Edoardo, il primo Agnelli alla guida della Juventus, 97 anni fa

di Mauro Bortone |

Era il 24 luglio 1923 quando Edoardo Agnelli, figlio del fondatore del colosso Fiat Giovanni Agnelli, diventava presidente della Juventus. Iniziava così, in un giorno d’estate, un’epoca i cui effetti proseguono ancora a quasi cento anni di distanza.

La lunga avventura di una famiglia, che legava il proprio nome a quello di una squadra di calcio, sembrava nascere quasi per caso. Eppure c’era alla base di quel sodalizio un obiettivo ben chiaro fin da subito: il successo, facendo della vittoria il marchio di fabbrica, il principio endemico di una nuova Juventus.

Arrivano i migliori giocatori sulla piazza, a partire dai talenti argentini Raimondo Orsi e Luis Monti, per dare vita al mito della “Vecchia Signora” iniziato con uno scudetto nell’agosto del 1926 dopo uno spareggio col Bologna. Edoardo Agnelli diventa l’interpreta di una Juventus nazionale, che, in seguito all’abolizione della separazione del calcio settentrionale da quello meridionale, si ritrova a giocare un campionato nel cosiddetto girone all’italiana: alla guida del club fu capace di ottenere sei scudetti in dieci anni, inanellandone ben cinque di fila, proprio nella nuova veste di campionato unitario.

Era la prima volta che una squadra italiana riusciva a reiterare la vittoria del campionato per un quinquennio intero: sembrava un’impresa incredibile, persino irripetibile. Ci vollero tredici anni perché qualcuno riuscisse ad eguagliarla, ovvero il grande Torino.

Per circa ottant’anni, però, nessun altro ha saputo battere quella striscia, vincendo sei campionati di fila: ci è voluta un’altra Juve, ancora targata Agnelli, per vincerne addirittura otto di fila e per trovarsi a tre punti dal possibile nono scudetto consecutivo.

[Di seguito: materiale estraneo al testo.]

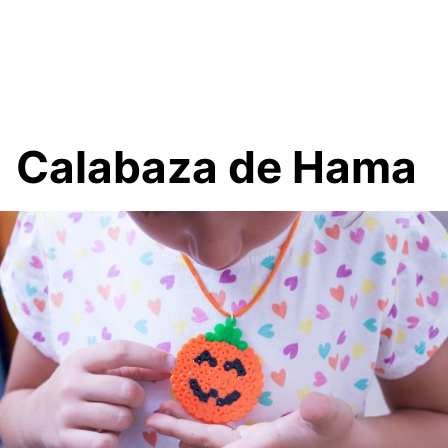
Calabaza de Hama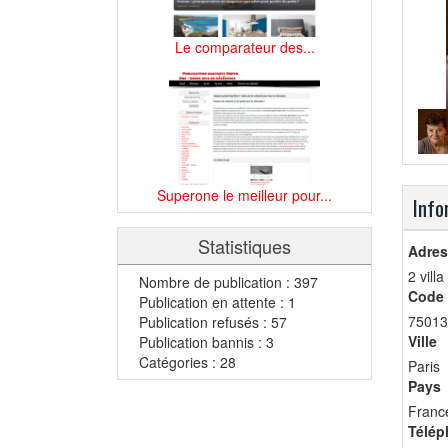
Le comparateur des...
Superone le meilleur pour...
Info
Statistiques
Adres
2 vill
Nombre de publication : 397
Code 
Publication en attente : 1
75013
Publication refusés : 57
Ville
Publication bannis : 3
Catégories : 28
Paris
Pays
Franc
Télép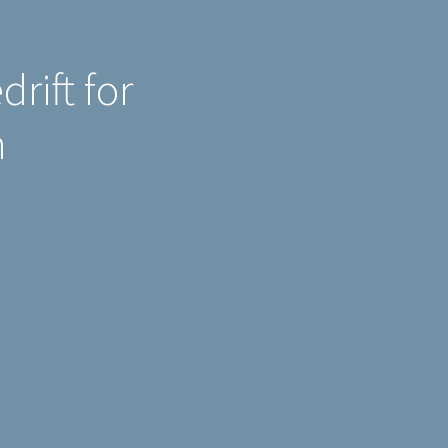
rift for
n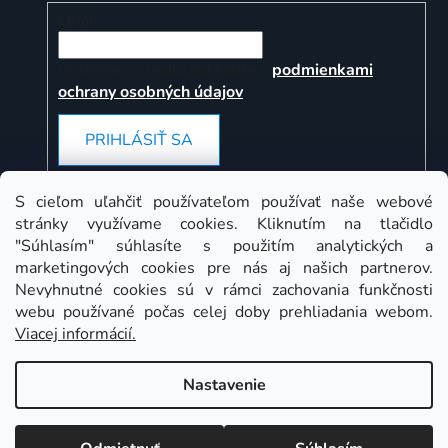
Email
Vložením e-mailu súhlasíte s
podmienkami
ochrany osobných údajov
PRIHLÁSIŤ SA
S cieľom uľahčiť používateľom používať naše webové
stránky využívame cookies. Kliknutím na tlačidlo
Instagram
"Súhlasím" súhlasíte s použitím analytických a
marketingových cookies pre nás aj našich partnerov.
Nevyhnutné cookies sú v rámci zachovania funkčnosti
webu používané počas celej doby prehliadania webom.
Viacej informácií.
Nastavenie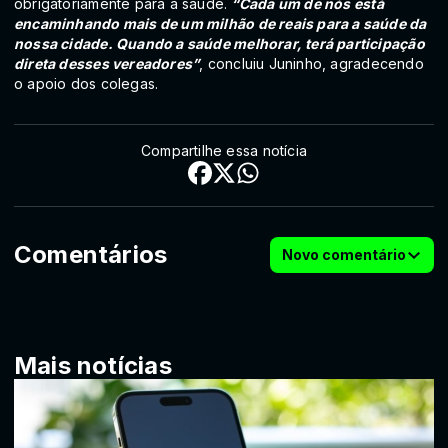
obrigatoriamente para a saúde.
“Cada um de nós está
encaminhando mais de um milhão de reais para a saúde da
nossa cidade. Quando a saúde melhorar, terá participação
direta desses vereadores”
, concluiu Juninho, agradecendo
o apoio dos colegas.
Compartilhe essa notícia
Comentários
Novo comentário
Mais notícias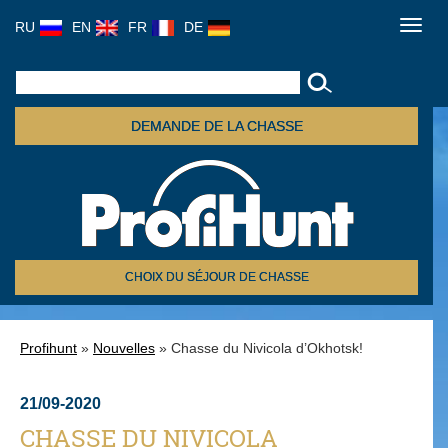
RU
EN
FR
DE
Toggl
navig
DEMANDE DE LA CHASSE
CHOIX DU SÉJOUR DE CHASSE
Profihunt
»
Nouvelles
» Chasse du Nivicola d’Okhotsk!
21/09-2020
CHASSE DU NIVICOLA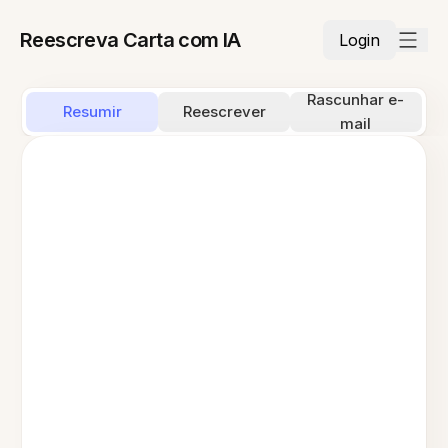
Reescreva Carta com IA
Login
Rascunhar e-
Resumir
Reescrever
mail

A dimostrazione che, da Edoardo ad Andrea, passando per Gianni o Umberto, la storia vittoriosa della Juve non prescinde da quella familiare degli Agnelli. Un connubio tanto profondo che nessun’altra realtà calcistica può vantare un rapporto antico e simbiotico che è alla base di molti successi. Tutto nasce, dunque, da quella felice intuizione di Edoardo, in un giorno d’estate, come questo. Diventando emozione, a strisce rigorosamente bianconere.